Kandahar Feminist Iranian (!) film about a journalist returning to her native Afghanistan; authenticity gets it past some amateur acting—as does an eye for the surreal (and even darkly comic) aspects of Taliban-era misery.

Amores Perros Like a Mexican mirror image of Traffic, this raw, intense drama interweaves three tales of unrequited love that sweep from the serene penthouses of the rich to the sardine-packed flats of the criminal poor.

L.627 The camaraderie, casual corruption and absurdity of everyday police work in a Paris of drugs and immigrants, captured with the charged-up realism of a great 70s movie like Dog Day Afternoon.

My Son the Fanatic From the writer of My Beautiful Laundrette, another tart and lively multicultural mix, about a worldly Pakistani cabbie in England whose son is drifting into fundamentalism.

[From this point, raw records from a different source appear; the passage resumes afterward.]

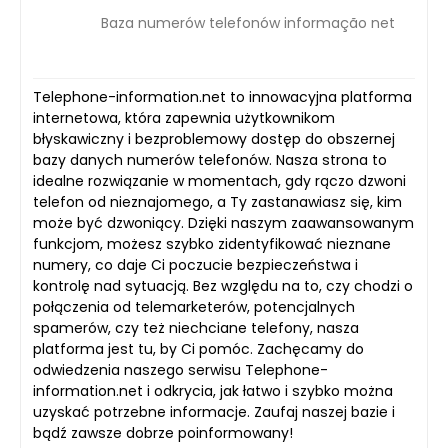
Baza numerów telefonów informação net
Telephone-information.net to innowacyjna platforma
internetowa, która zapewnia użytkownikom
błyskawiczny i bezproblemowy dostęp do obszernej
bazy danych numerów telefonów. Nasza strona to
idealne rozwiązanie w momentach, gdy rączo dzwoni
telefon od nieznajomego, a Ty zastanawiasz się, kim
może być dzwoniący. Dzięki naszym zaawansowanym
funkcjom, możesz szybko zidentyfikować nieznane
numery, co daje Ci poczucie bezpieczeństwa i
kontrolę nad sytuacją. Bez względu na to, czy chodzi o
połączenia od telemarketerów, potencjalnych
spamerów, czy też niechciane telefony, nasza
platforma jest tu, by Ci pomóc. Zachęcamy do
odwiedzenia naszego serwisu Telephone-
information.net i odkrycia, jak łatwo i szybko można
uzyskać potrzebne informacje. Zaufaj naszej bazie i
bądź zawsze dobrze poinformowany!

Lamerica Sardonic take on how the post-Communist East opened up to the capitalist West; an Italian seeking a fast buck in Albania winds up on a journey through that land that history forgot.

Lagaan Epic musical about an Indian town that challenges the cruel British to a life-or-death cricket match (played out between dreamily romantic song and dance numbers). What’s that doing on this list? Well, nothing illustrates the paradox of global culture better than a fun piece of pop candy like this, nominally anti-Western—but happy to use every trick in the Hollywood book.